Wednesday, January 16, 2008

4 Little Girls: From Birmingham to D.C.

The Democratic presidential candidates, specifically Obama and Clinton, have moved the U.S. mainstream media to turn their attention to debates of race and gender. However, nothing of substance is coming out of all of this discussion. That is, unless you are particularly interersted in whether "Billary" really dissed Martin Luther King, Jr.

In focusing on issues of race and gender in this way, the media get scintillating sound bites, but do little to provide us with meaningful information regarding issues such as race and gender inequality and discrimination.

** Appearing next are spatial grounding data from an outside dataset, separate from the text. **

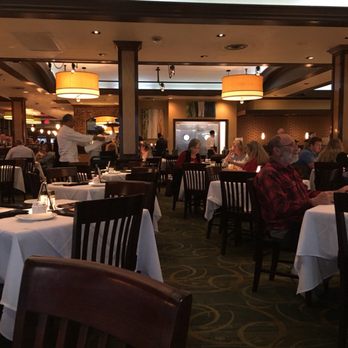 Identify the location of white tablecloth. (60, 234), (70, 192), (111, 176), (214, 194), (183, 190), (316, 238). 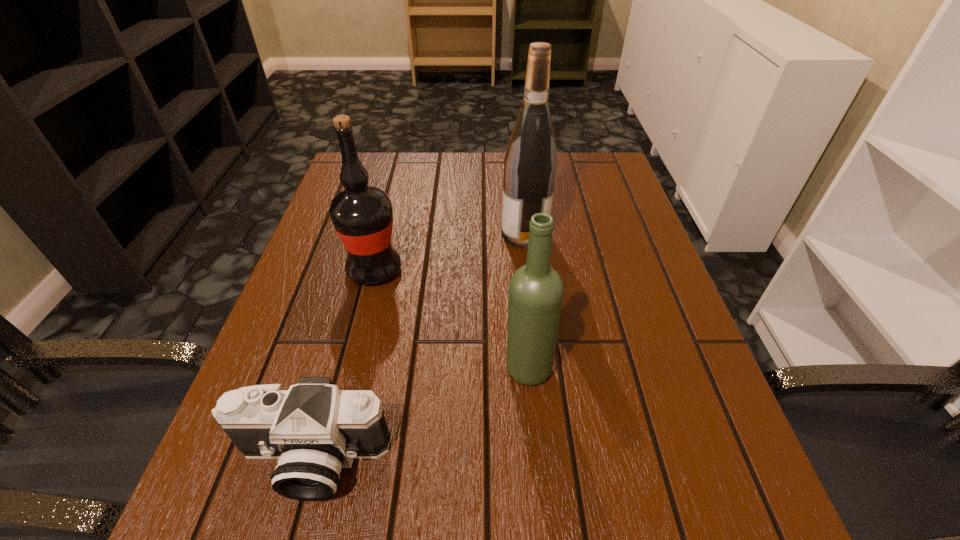 Locate an element on the screen. The height and width of the screenshot is (540, 960). free space between the shortest object and the second farthest wine bottle is located at coordinates (343, 364).

Identify which object is the second closest to the farthest wine bottle. Please provide its 2D coordinates. Your answer should be formatted as a tuple, i.e. [(x, y)], where the tuple contains the x and y coordinates of a point satisfying the conditions above.

[(536, 290)]

Point out which object is positioned as the second nearest to the second nearest wine bottle. Please provide its 2D coordinates. Your answer should be formatted as a tuple, i.e. [(x, y)], where the tuple contains the x and y coordinates of a point satisfying the conditions above.

[(536, 290)]

Select which wine bottle appears as the second closest to the leftmost wine bottle. Please provide its 2D coordinates. Your answer should be formatted as a tuple, i.e. [(x, y)], where the tuple contains the x and y coordinates of a point satisfying the conditions above.

[(536, 290)]

Choose which wine bottle is the nearest neighbor to the leftmost wine bottle. Please provide its 2D coordinates. Your answer should be formatted as a tuple, i.e. [(x, y)], where the tuple contains the x and y coordinates of a point satisfying the conditions above.

[(530, 163)]

Find the location of a particular element. The width and height of the screenshot is (960, 540). vacant space that satisfies the following two spatial constraints: 1. on the back side of the shortest object; 2. on the left side of the nearest wine bottle is located at coordinates (336, 368).

Identify the location of free space that satisfies the following two spatial constraints: 1. on the back side of the shortest object; 2. on the left side of the farthest wine bottle. Image resolution: width=960 pixels, height=540 pixels. (373, 233).

The image size is (960, 540). Identify the location of free location that satisfies the following two spatial constraints: 1. on the back side of the nearest object; 2. on the right side of the second nearest wine bottle. (363, 270).

You are a GUI agent. You are given a task and a screenshot of the screen. Output one action in this format:
    pyautogui.click(x=<x>, y=<y>)
    Task: Click on the free space that satisfies the following two spatial constraints: 1. on the front side of the third farthest object; 2. on the right side of the leftmost wine bottle
    This screenshot has height=540, width=960.
    Given the screenshot: What is the action you would take?
    pyautogui.click(x=349, y=368)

This brings me to "4 Little Girls (2008)." These are not the four little girls murdered by terrorist-racists in Birmingham, Alabama in 1963. I am referring to the four little girls killed this month, in the shadows of this nation's capitol, by their mother Banita Jacks. This tragedy is where race and gender debates should pick up. How can this family of women disappear from our communities and not be missed? Are we really that invisible? Must we always first have a voice to get help if our partners have died, our utilities shut off, and our mental health ailing? What if all of these things prevent us from finding our voice and from screaming for assistance? Perhaps Ms. Jacks did find her voice; clearly too many failed to listen. Why is it that law enforcement could not gain access to Ms. Jacks home to save her children, but COULD get in to evict her and her four little girls to return her home to a bank? Are Black women's lives worth less than property? And, if the four little girls had been alive when deputies came to put them out in the January cold, where exactly were they to go? What were Banita, Aja, N'Kiah, Tatiana, and Brittany to do?

At least twice now, we have lost "4 Little Girls" to tragedy. In 1963 the Birmingham church bombing mobilized our communities. 45 years later, we are still losing our little girls. Shouldn't this be enough to shift our focus to meaningful race and gender, and class and policy debates?

1 comment:

Anonymous said...

Your blog has captured my sentiments exactly. I also did not understand why the authorities were unwilling to intervene on the children's behalf, but were prompt in responding to the eviction order.